“Come, Thou Almighty King”

The hymn is an object lesson in modern confusion about the Feast of Christ the King.

(photo: Wikimedia Commons)

By chance I found myself on the last Sunday of the liturgical year—the Feast of Christ the King—attending a church that I have avoided on Sundays.  The music was mostly a pleasant surprise: a male cantor and organ led the congregation in traditional entrance, exit and offertory hymns.  (Of what happened musically during Communion, as usual: the less said the better.)

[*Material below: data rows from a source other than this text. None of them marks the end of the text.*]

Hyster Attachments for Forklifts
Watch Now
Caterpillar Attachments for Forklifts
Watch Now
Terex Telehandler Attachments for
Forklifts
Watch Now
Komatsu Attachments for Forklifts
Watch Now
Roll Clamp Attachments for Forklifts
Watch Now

There are many virtues in traditional hymns, one of which is that they stick in the head and, consequently, can be sung when hymn books are missing or (as often happens to the parent of young children) inaccessible by reason of incommoditude.  Thus I found myself singing “Come Thou, Almighty King” from memory.  Not surprisingly, the invisible disposable hymnal had consistently altered “thou” and “thy” to “you” and “your”; but an on-the-toes congregant can manage such alterations on the fly.

Come, you Almighty King,
Help us your name to sing,
Help us to praise!
Father all glorious,
O'er all victorious!
Come and reign over us,
Ancient of Days!

The hymn is a doxology writ large: one verse for each member of the Blessed Trinity, and a third verse that sums up the whole, like the conclusion to a good freshman paper.  Thus the second verse addresses the “Incarnate Word,” beseeching him to “gird on [his] might sword” in order to attend our prayer and “’stablish [his] righteousness.”

Except that it didn’t. I opened my mouth to utter the accustomed phrases, but what I heard was:

Come, you Incarnate Word,
Who for us death endured,
Our prayer attend.
Come and your people bless,
And give your word success,
Fill us with righteousness,
Savior and Friend.

Which would have led me to say, “Get off my lawn!”, but for the fact that (even with millennial punctuation) the sentiment is inappropriate for holy liturgy.

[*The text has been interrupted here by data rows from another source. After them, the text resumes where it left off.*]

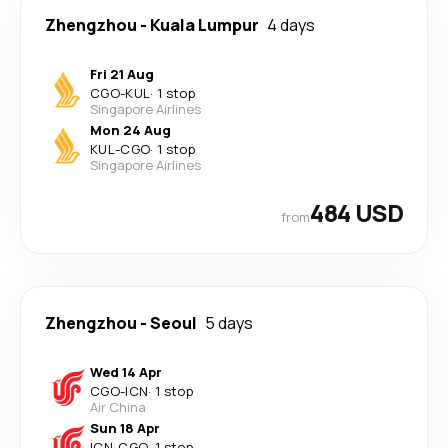
Zhengzhou
-
Kuala Lumpur
4 days
Fri 21 Aug
CGO
-
KUL
·
1 stop
Singapore Airlines
Mon 24 Aug
KUL
-
CGO
·
1 stop
Singapore Airlines
484 USD
from
Zhengzhou
-
Seoul
5 days
Wed 14 Apr
CGO
-
ICN
·
1 stop
Air China
Sun 18 Apr
ICN
-
CGO
·
1 stop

To begin with the obvious, a prayer for Jesus to “fill us with righteousness,” while it duly acknowledges the divine role in sanctifying humanity, turns the focus from Our Lord’s actions in perpetuating God’s kingdom to our well-being as members of that kingdom.  There’s nothing wrong with singing about the latter, of course; it’s just an odd thing to change. Perhaps the editors thought that no one would understand “’stablish” was a simple abbreviation of “establish” (which is strange, given the slurveyism that bedevils American pronunciation; but you never can tell, with editors).

The real neutering of the edited verse occurs in the second line. Once again, there is nothing offensive about singing of how Jesus endured death for us (on the contrary!), but compared to Jesus “gird[ing] on [his] sword,” enduring death is rather passive.  And of course, Jesus was passive—he suffered—passio, in Latin, from which our word Passion comes—like a lamb led to the slaughter. He also will “come to judge the living and the dead.” We need to be reminded of both truths; the editors of the hymn seemed more comfortable with the first than with the second.  And that discomfort with Jesus as the judge, the king, the sword-wielder and the flipper-of-tables epitomizes modern confusion over the Feast of Christ the King.

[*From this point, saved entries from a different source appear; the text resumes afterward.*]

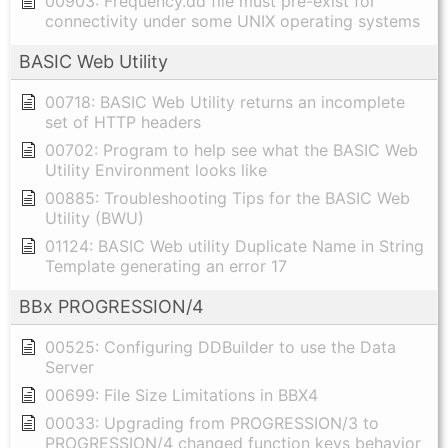
00903: Frequency.dd file must pre-exist for
connectivity under some UNIX operating systems
BASIC Web Utility
00718: BASIC Web Utility returns an incomplete
set of HTTP headers
00702: Program to help see what the BASIC Web
Utility Environment looks like
00885: Troubleshooting Tips for the BASIC Web
Utility (BWU)
01124: BASIC Web utility Duplicate Name in String
Template generating an error 17
BBx PROGRESSION/4
00525: Configuring DDBuilder to use the Data
Server
00699: File Size Limitations in BBX4
00033: Upgrading from PROGRESSION/3 to
PROGRESSION/4 changed function keys behavior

I have written on this topic before, but the central point bears repeating: many of us are uncomfortable with words like justice and judgment; but these are precisely the words that bring comfort to innocents. Small children feel little compunction when the villain of a fairy tale is slain by the sword, because small children are innocent. We adults are less so, and talk of punishment makes us uneasy.

For who shall stand when he appeareth?
For he is like a refiner’s fire…

And if adults generally become uncomfortable when speaking of God’s justice, modern adults are particularly so. “Be just!” said the ancient citizen and lawmaker. “Be fair,” we all say now, for fairness does not imply the idea of sin associated with justice. “Fairness” conjures up notions of children who do not understand how to share; we rightly teach our children how to be fair, since they do not know. But an adult complaining of unfairness seems juvenile; for adults do by and large understand what is fair, even if we frequently act otherwise.  We violate charity not through ignorance, but through unwillingness, and the word “justice” is rightly invoked in response.

But justice is not merely punitive — it is a necessary restorative.  God is just because God is. Christ is King, and “girds on his mighty sword,” for the same reason, but also because that is what a “Savior and Friend” does in an unjust world. Human friends sometimes tell uncomfortable truths; our Divine Friend is no different—nor, upon due consideration, would one wish him to be.

This, then, is one part of the discomfort that a modern person feels about the Feast of Christ the King: the ordinary discomfort of the sinner, exacerbated perhaps by modernity’s tendency to mince potentially offending words. There may be no cure for this condition, but it might be ameliorated by the salutary tonic of keeping the edge on the cutting words of older and less euphemistic ages.